In 2012, the couple, who live in Minnesota, wanted to declare bankruptcy. They had suffered through several years of rotten job prospects, which came courtesy of the lousy economy.
“We’ve been together for almost 6 years now and about 90 percent of that one of us has been either unemployed or underemployed,” says Hagen.
They also have piles of debt. Joel started their relationship with about $30,000 in credit card debt, plus a roughly $100,000 mortgage. Becky had that and more from graduate school.
“I come with student loan debt,” she says.
Becky and Joel managed to dump their mortgage through a short sale. But they still wanted to discharge some of their other debts in bankruptcy. The problem was they couldn’t scrape together $1,300 to pay a lawyer. And they didn’t want to waste money filling on their own in case they botched the paperwork.
You’ve heard of too big to fail? Becky and Joel were too broke to file.
As we talk about all this, Becky falls silent.
“I guess I’m going to cry about that a little,” she says, wiping away tears. “It was hard.”
For Becky and Joel, avoiding bankruptcy was not some big financial victory.
Melissa Jacoby teaches law at the University of North Carolina at Chapel Hill. She says it’s easy to assume bankruptcy filings are down by about a third since the recession because Americans are better off now. But she says that’s not necessarily the case.
“We don’t always see a perfect a perfect alignment between good times and low bankruptcy filings,” Jacoby notes.
Jacoby says if the economy were soaring, bankruptcies might actually spike. Credit standards would loosen and people would take on more risks — and more debt.
“Some of the highest peaks of bankruptcy filings occur in very prosperous times. That certainly happened in the middle of the 1990s,” Jacoby says.
Right now student loans are the only kind of consumer debt that’s been rising steadily since the recession. But good luck discharging that kind of debt in bankruptcy.
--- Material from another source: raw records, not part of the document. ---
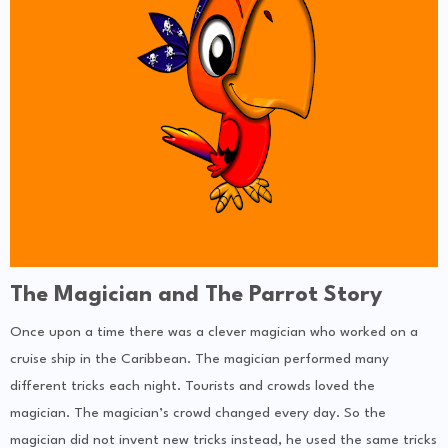
The Magician and The Parrot Story
Once upon a time there was a clever magician who worked on a
cruise ship in the Caribbean. The magician performed many
different tricks each night. Tourists and crowds loved the
magician. The magician’s crowd changed every day. So the
magician did not invent new tricks instead, he used the same tricks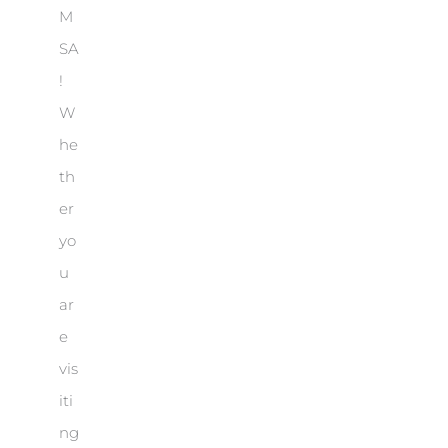
M
SA
!
W
he
th
er
yo
u
ar
e
vis
iti
ng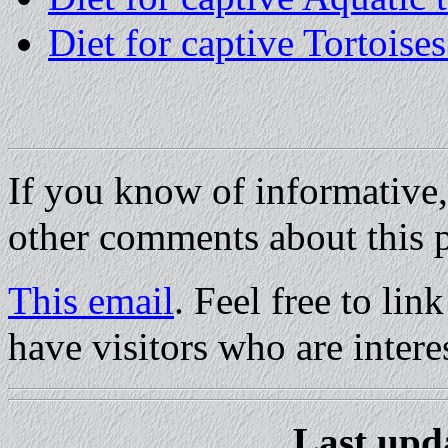
Diet for captive Tortoises
If you know of informative,
other comments about this p
This email
. Feel free to li
have visitors who are interes
Last upd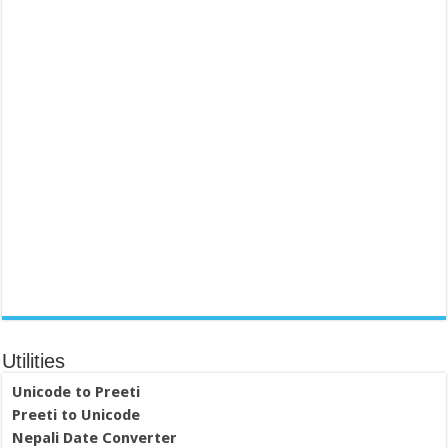
Utilities
Unicode to Preeti
Preeti to Unicode
Nepali Date Converter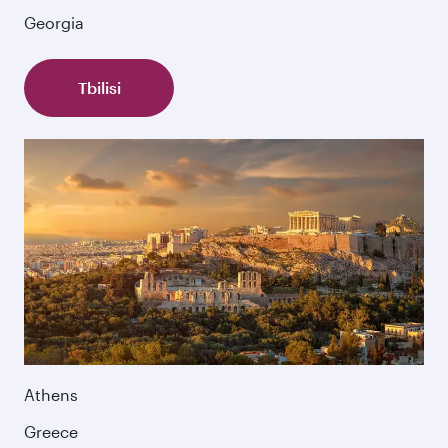
Georgia
Tbilisi
Athens
Greece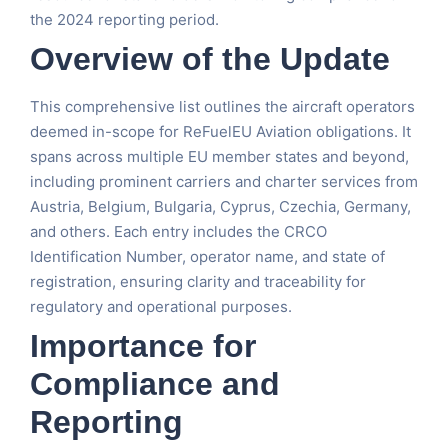
the 2024 reporting period.
Overview of the Update
This comprehensive list outlines the aircraft operators
deemed in-scope for ReFuelEU Aviation obligations. It
spans across multiple EU member states and beyond,
including prominent carriers and charter services from
Austria, Belgium, Bulgaria, Cyprus, Czechia, Germany,
and others. Each entry includes the CRCO
Identification Number, operator name, and state of
registration, ensuring clarity and traceability for
regulatory and operational purposes.
Importance for
Compliance and
Reporting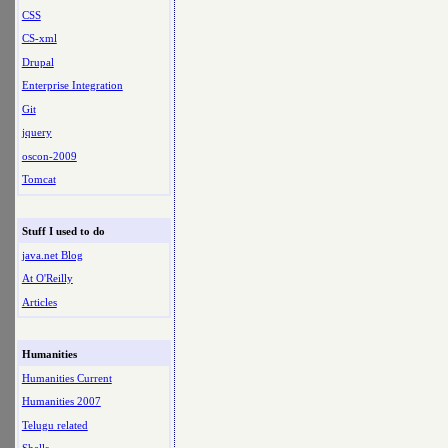
CSS
CS-xml
Drupal
Enterprise Integration
Git
jquery
oscon-2009
Tomcat
Stuff I used to do
java.net Blog
At O'Reilly
Articles
Humanities
Humanities Current
Humanities 2007
Telugu related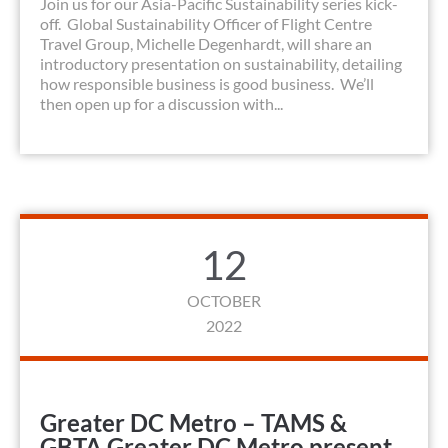
Join us for our Asia-Pacific Sustainability series kick-
off. Global Sustainability Officer of Flight Centre
Travel Group, Michelle Degenhardt, will share an
introductory presentation on sustainability, detailing
how responsible business is good business. We’ll
then open up for a discussion with...
12
OCTOBER
2022
Greater DC Metro – TAMS &
GBTA Greater DC Metro present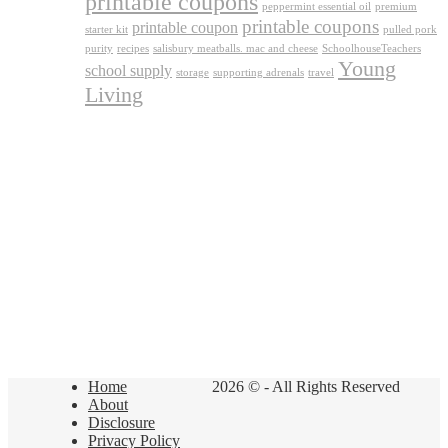
printable coupons
peppermint essential oil
premium
printable coupons
printable coupon
starter kit
pulled pork
purity
recipes
salisbury meatballs. mac and cheese
SchoolhouseTeachers
Young
school supply
storage
supporting adrenals
travel
Living
Home
2026 © - All Rights Reserved
About
Disclosure
Privacy Policy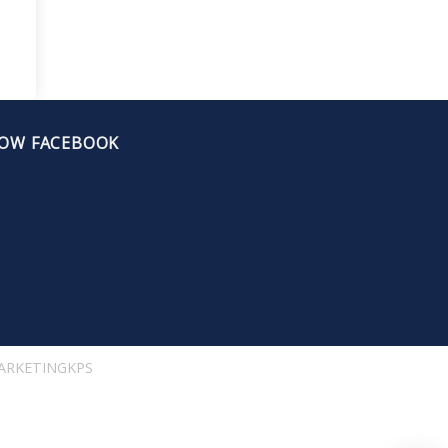
OW FACEBOOK
ARKETINGKPS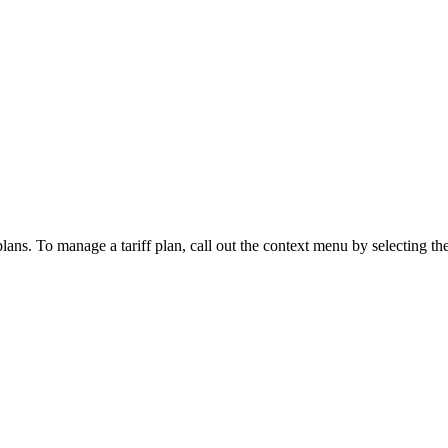
lans. To manage a tariff plan, call out the context menu by selecting the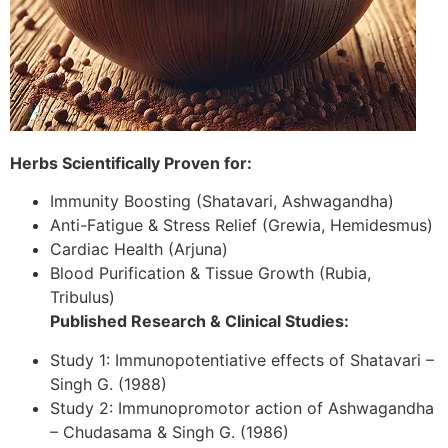
Herbs Scientifically Proven for:
Immunity Boosting (Shatavari, Ashwagandha)
Anti-Fatigue & Stress Relief (Grewia, Hemidesmus)
Cardiac Health (Arjuna)
Blood Purification & Tissue Growth (Rubia,
Tribulus)
Published Research & Clinical Studies:
Study 1: Immunopotentiative effects of Shatavari –
Singh G. (1988)
Study 2: Immunopromotor action of Ashwagandha
– Chudasama & Singh G. (1986)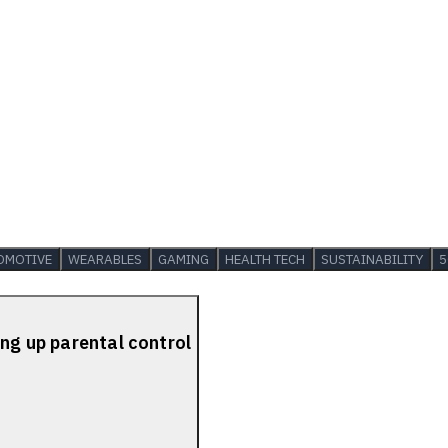
OMOTIVE
WEARABLES
GAMING
HEALTH TECH
SUSTAINABILITY
5
ing up parental control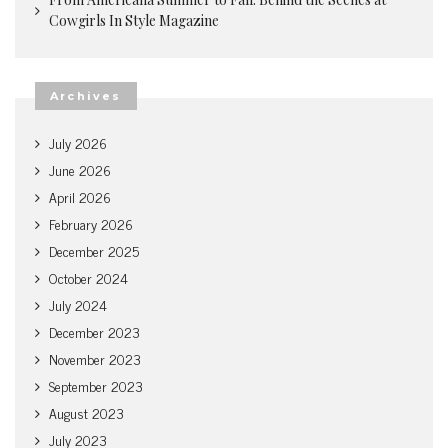
Cowgirls In Style Magazine
Archives
July 2026
June 2026
April 2026
February 2026
December 2025
October 2024
July 2024
December 2023
November 2023
September 2023
August 2023
July 2023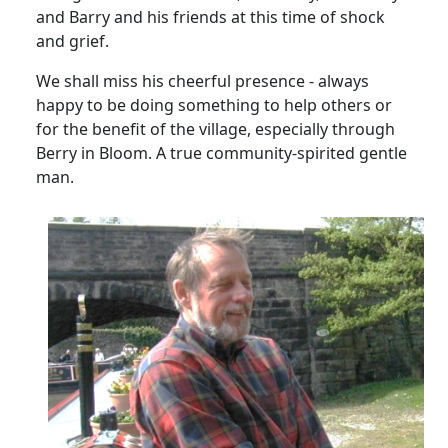
and Barry and his friends at this time of shock
and grief.
We shall miss his cheerful presence - always
happy to be doing something to help others or
for the benefit of the village, especially through
Berry in Bloom.
A true community-spirited gentle
man.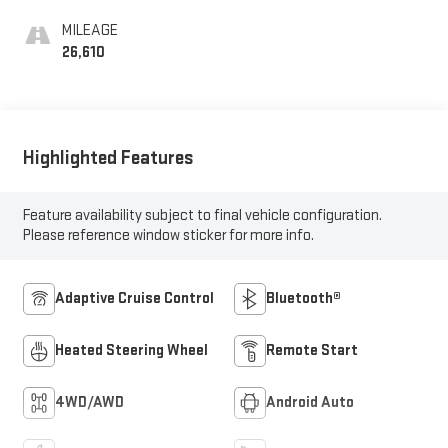
MILEAGE
26,610
Highlighted Features
Feature availability subject to final vehicle configuration.
Please reference window sticker for more info.
Adaptive Cruise Control
Bluetooth®
Heated Steering Wheel
Remote Start
4WD/AWD
Android Auto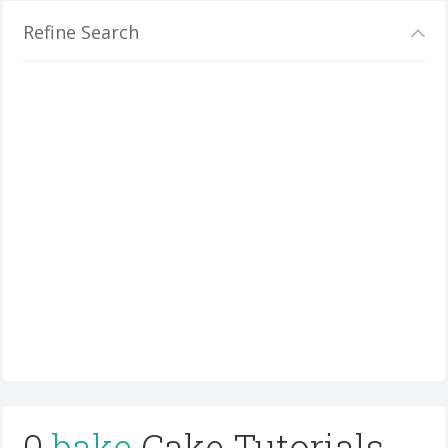
Refine Search
0
bake
Cake Tutorials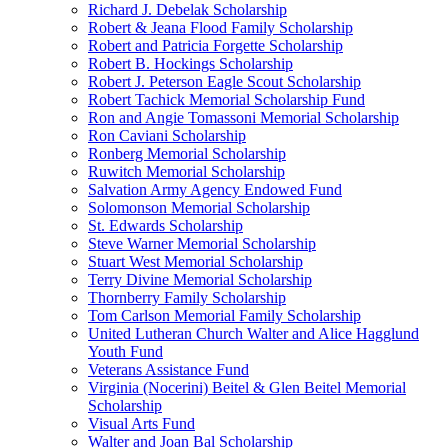
Richard J. Debelak Scholarship
Robert & Jeana Flood Family Scholarship
Robert and Patricia Forgette Scholarship
Robert B. Hockings Scholarship
Robert J. Peterson Eagle Scout Scholarship
Robert Tachick Memorial Scholarship Fund
Ron and Angie Tomassoni Memorial Scholarship
Ron Caviani Scholarship
Ronberg Memorial Scholarship
Ruwitch Memorial Scholarship
Salvation Army Agency Endowed Fund
Solomonson Memorial Scholarship
St. Edwards Scholarship
Steve Warner Memorial Scholarship
Stuart West Memorial Scholarship
Terry Divine Memorial Scholarship
Thornberry Family Scholarship
Tom Carlson Memorial Family Scholarship
United Lutheran Church Walter and Alice Hagglund
Youth Fund
Veterans Assistance Fund
Virginia (Nocerini) Beitel & Glen Beitel Memorial
Scholarship
Visual Arts Fund
Walter and Joan Bal Scholarship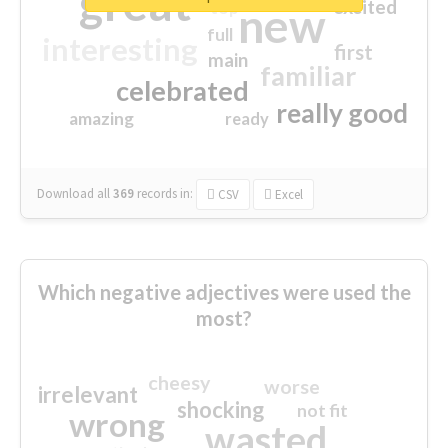
great
excited
top
new
full
interesting
first
main
familiar
celebrated
really good
amazing
ready
Download all
369
records
in:
CSV
Excel
Which negative adjectives were used the
most?
cheesy
worse
irrelevant
shocking
not fit
wrong
wasted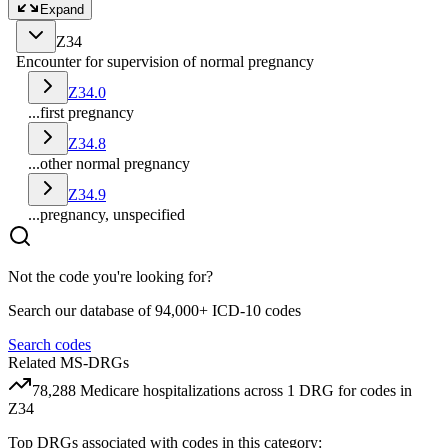
Expand
Z34
Encounter for supervision of normal pregnancy
Z34.0
...first pregnancy
Z34.8
...other normal pregnancy
Z34.9
...pregnancy, unspecified
Not the code you're looking for?
Search our database of 94,000+ ICD-10 codes
Search codes
Related MS-DRGs
78,288
Medicare hospitalizations across
1
DRG
for codes in
Z34
Top DRGs associated with codes in this category: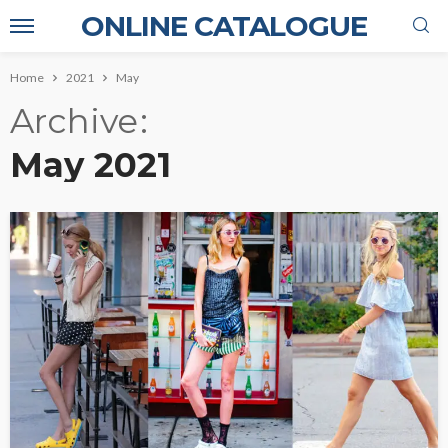
ONLINE CATALOGUE
Home
2021
May
Archive
May 2021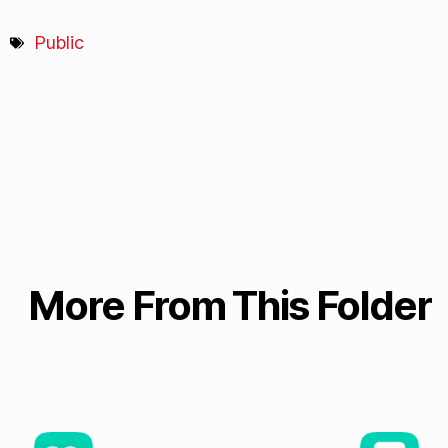
Public
More From This Folder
Becky Billings says that’s one reason she and Joel Hagen can’t get any relief from bankruptcy today. “You have to keep the student loan debt forever and ever and ever,” she says.
Becky and Joel are both working now. He does copy writing, she does marketing, they both judge high school debates. But their finances are still precarious. And student loan debt will hang over them for years to come.